Practice: Performance Testing
This practice describes the main steps of the performance testing process and the most important test aspects that need to be considered when performance is a main concern for the system under development.
Purpose

Performance testing is a well-understood discipline that has been practiced for more than 30 years. First, there were time-sharing capabilities on mainframe computers, then minicomputers with multiple asynchronous terminals, and later networks of personal computers connected to server systems. Testing all of these systems revolved around the need to understand the capacity of the shared portions of the system.

The process of performance testing has not changed significantly since these earlier system types were being tested. However, the complexities of the system design -- with more distributed intelligent hardware components and many more interconnected software subsystems -- yield more challenges in the analysis and tuning parts of the process. On current systems, performance testing should be done iteratively and often during the system design and implementation. Tests should be performed during implementation of critical subsystems, during their integration into a complete system, and, finally, under full-capacity workloads before being deployed into production.

How to read this practice

The best way to review a practice is to adopt a multi-prong approach:

  • Use different perspectives driven by artifacts, activities, test cycles, or roles. Shift between them when your focus changes from what you need to produce to how or to when an activity is performed.
  • Start with the performance testing of related Artifacts and decide which ones are important to you and your organization.
  • Analyze the main Performance Testing work pattern, which gives an overview of all of the activities performed as part of a typical performance testing cycle.
  • Drill down into each activity to better understand the tasks and artifacts employed.
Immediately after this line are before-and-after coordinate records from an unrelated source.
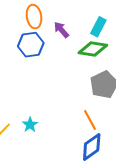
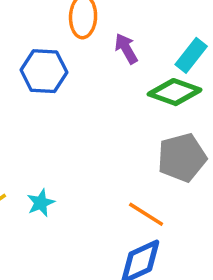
blue hexagon: (31, 45) -> (44, 71), moved
orange line: (90, 120) -> (146, 214), turned -40

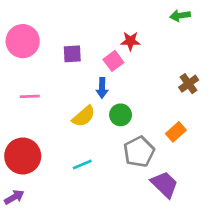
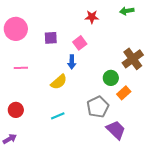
red star: (130, 41) -> (92, 17), moved
brown cross: (189, 84) -> (133, 59), size x1.5
green circle: (121, 115) -> (111, 78), moved
red circle: (23, 156) -> (16, 110), size x0.6

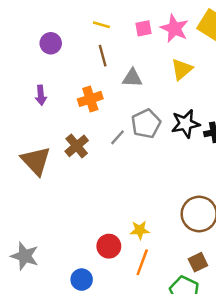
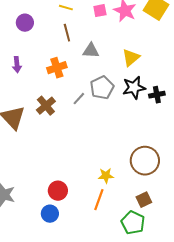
yellow triangle: (182, 69) -> (131, 58), moved
yellow star: (140, 230) -> (106, 176), moved
red circle: (109, 246) -> (58, 191), moved

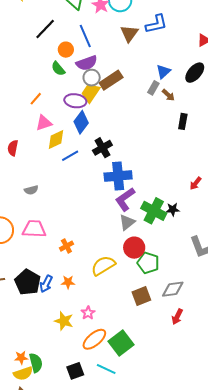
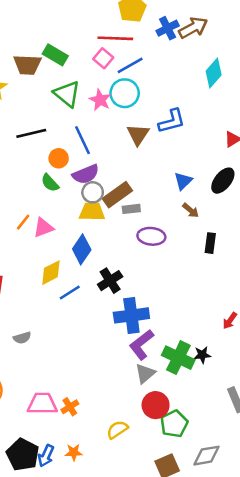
black line: (45, 29) -> (31, 133), turned 35
gray rectangle: (153, 88) -> (131, 209), moved, turned 56
yellow trapezoid: (90, 93) -> (92, 212), turned 60
purple ellipse: (75, 101) -> (151, 236), moved
pink triangle: (44, 123) -> (43, 228), moved
pink trapezoid: (34, 229) -> (42, 404), moved
green pentagon: (148, 263) -> (174, 424), turned 30
yellow semicircle: (103, 266) -> (117, 430), size x0.7

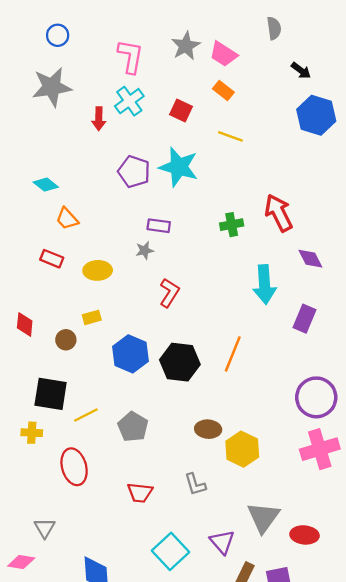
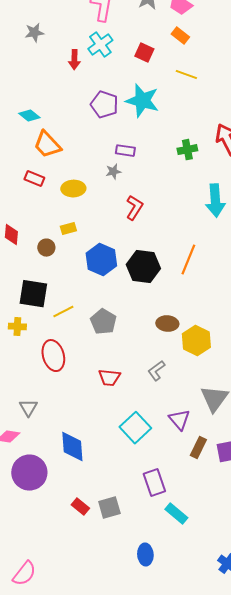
gray star: (52, 87) -> (34, 33), size x0.6
orange trapezoid: (67, 219) -> (47, 145), size x1.4
gray L-shape: (195, 484) -> (156, 371), turned 70

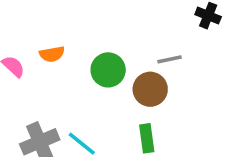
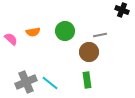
green circle: (108, 70) -> (65, 31), moved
The basic steps in the performance testing process are listed here. Each step is captured in the Performance Testing Tasks

  1. Determine the system performance questions that you need to answer.
  2. Characterize the workload that you want to apply to the system.
  3. Identify the important measurements to make within the applied workload.
  4. Establish success criteria for the measurements to be taken.
  5. Design the modeled workload, including elements of variation.
  6. Build the modeled workload elements, and validate each at the various stages of development (single, looped, parallel, and loaded execution modes).
  7. Construct workload definitions for each of the experiment load levels to collect your workload measurements.
  8. Run the test and monitor the system activities to make sure that the test is running properly.
  9. Analyze measurement results and perform system-tuning activities as necessary to improve the results, and then repeat test runs as necessary.
  10. Publish the analysis of the measurements to answer the established system performance questions.

Also review the guidelines, concepts, and. if applicable, tool-related guidance.